Gorontalo – Sekretariat DPRD Provinsi Gorontalo mulai memacu persiapan dalam menyambut perhelatan Pekan Nasional (PENAS) Petani Nelayan XVII Tahun 2026. Langkah awal ini dimulai dengan menggelar rapat koordinasi internal yang dilaksanakan pada Selasa (12/5), bertempat di Ruang Rapat Inogaluma, guna memastikan seluruh aspek kesiapan kepanitiaan berjalan sesuai rencana.
Rapat tersebut dipimpin langsung oleh Plh. Sekretaris DPRD Provinsi Gorontalo, Akristianto Ahmad. Dalam pertemuan yang dihadiri oleh jajaran pejabat dan staf tersebut, Akristianto menekankan bahwa koordinasi ini sangat krusial untuk menyelaraskan persepsi seluruh personel yang terlibat dalam kepanitiaan besar berskala nasional tersebut.
Menurut Akristianto, Sekretariat DPRD memiliki tanggung jawab besar dalam menyukseskan PENAS XVII, khususnya pada bidang Temu Wicara. Oleh karena itu, ia meminta seluruh panitia segera menyusun matriks kerja yang rinci agar pembagian tugas di lapangan nanti menjadi lebih terukur dan tidak terjadi tumpang tindih tanggung jawab antar personel.
Di sisi lain, Sekretaris Panitia, Sri Yulianti MH Dungga, memaparkan bahwa agenda temu wicara nantinya akan dilaksanakan secara maraton di tiga lokasi berbeda.

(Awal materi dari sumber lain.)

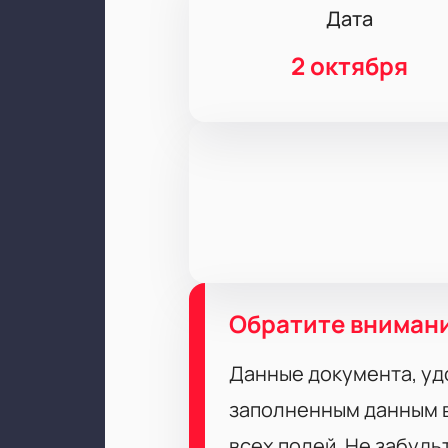
Дата
2 октября
Обратите вниман
Данные документа, уд
заполненным данным в
всех полей. Не забудь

Berdasarkan rencana awal, kegiatan hari pertama akan dipusatkan di GOR David-Tony, sedangkan untuk hari kedua akan berlangsung di Gedung Kasmat Lahay serta kampus Universitas Gorontalo (UG).
Guna menjamin kelancaran di setiap titik lokasi, panitia akan membentuk tim penanggung jawab khusus yang didukung oleh seksi konsumsi, perlengkapan, dokumentasi, hingga transportasi. Sri Yulianti juga mengingatkan para koordinator untuk segera menjalin komunikasi intensif dengan pemerintah daerah setempat terkait pemakaian fasilitas pendukung di lokasi acara.

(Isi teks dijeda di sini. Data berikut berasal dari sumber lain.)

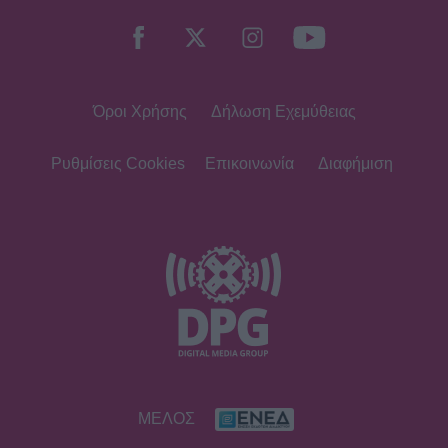
Όροι Χρήσης
Δήλωση Εχεμύθειας
Ρυθμίσεις Cookies
Επικοινωνία
Διαφήμιση
ΜΕΛΟΣ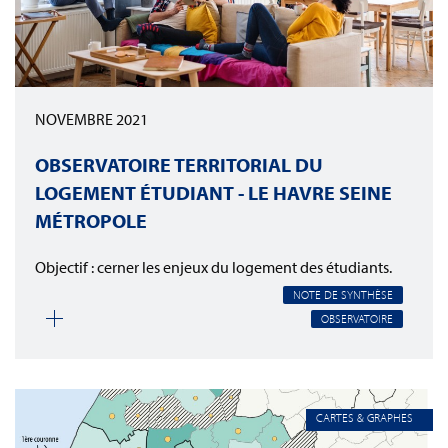
NOVEMBRE 2021
OBSERVATOIRE TERRITORIAL DU
LOGEMENT ÉTUDIANT - LE HAVRE SEINE
MÉTROPOLE
Objectif : cerner les enjeux du logement des étudiants.
NOTE DE SYNTHÈSE
OBSERVATOIRE
CARTES & GRAPHES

Sementara itu, Kepala Bidang I Seksi Temu Wicara, Fatmah Biki, memberikan gambaran bahwa sesi utama temu wicara pada Sabtu, 20 Juni 2026, direncanakan menghadirkan dua pejabat negara yakni Menteri Pertanian RI dan Menteri Kelautan dan Perikanan RI. Kehadiran para menteri ini menuntut kesiapan teknis yang sangat matang, mulai dari pengaturan moderator hingga pencatatan notulensi yang akurat.

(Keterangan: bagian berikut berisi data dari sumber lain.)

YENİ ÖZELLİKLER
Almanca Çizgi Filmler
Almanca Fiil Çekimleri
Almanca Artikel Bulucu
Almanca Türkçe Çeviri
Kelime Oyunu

Fatmah juga memberikan catatan khusus mengenai kondisi sarana di Aula Universitas Gorontalo yang dinilai masih memerlukan beberapa perbaikan sebelum digunakan. Baginya, kesempurnaan pelayanan pada hari pertama pelaksanaan akan menjadi parameter kesuksesan bagi rangkaian agenda di hari-hari selanjutnya selama PENAS berlangsung.
Ketua Panitia, Akristianto Ahmad, dalam kesimpulan rapat menegaskan bahwa aspek keamanan dan protokol VVIP akan menjadi prioritas utama, mengingat adanya rencana kehadiran Presiden RI. Koordinasi ketat dengan pihak Paspampres dan Protokol Pemerintah Provinsi akan terus dilakukan untuk memastikan standar pengamanan pada Ring 1 dan Ring 2 tetap terjaga.
Sebagai langkah tindak lanjut, tim panitia dijadwalkan segera melakukan peninjauan lapangan secara langsung ke Gedung Kasmat dan UG. Peninjauan ini bertujuan untuk memetakan kebutuhan sarana prasarana secara detail, mulai dari penyediaan tenda, kursi, pendingin ruangan, hingga fasilitas toilet mobile guna kenyamanan para peserta.
Rapat koordinasi ini diakhiri dengan komitmen seluruh jajaran Sekretariat DPRD Provinsi Gorontalo untuk bekerja secara kolektif. Seluruh progres terkait penyusunan matriks kerja dan hasil peninjauan lokasi nantinya akan dilaporkan kembali dalam pertemuan lanjutan pada hari Jumat mendatang.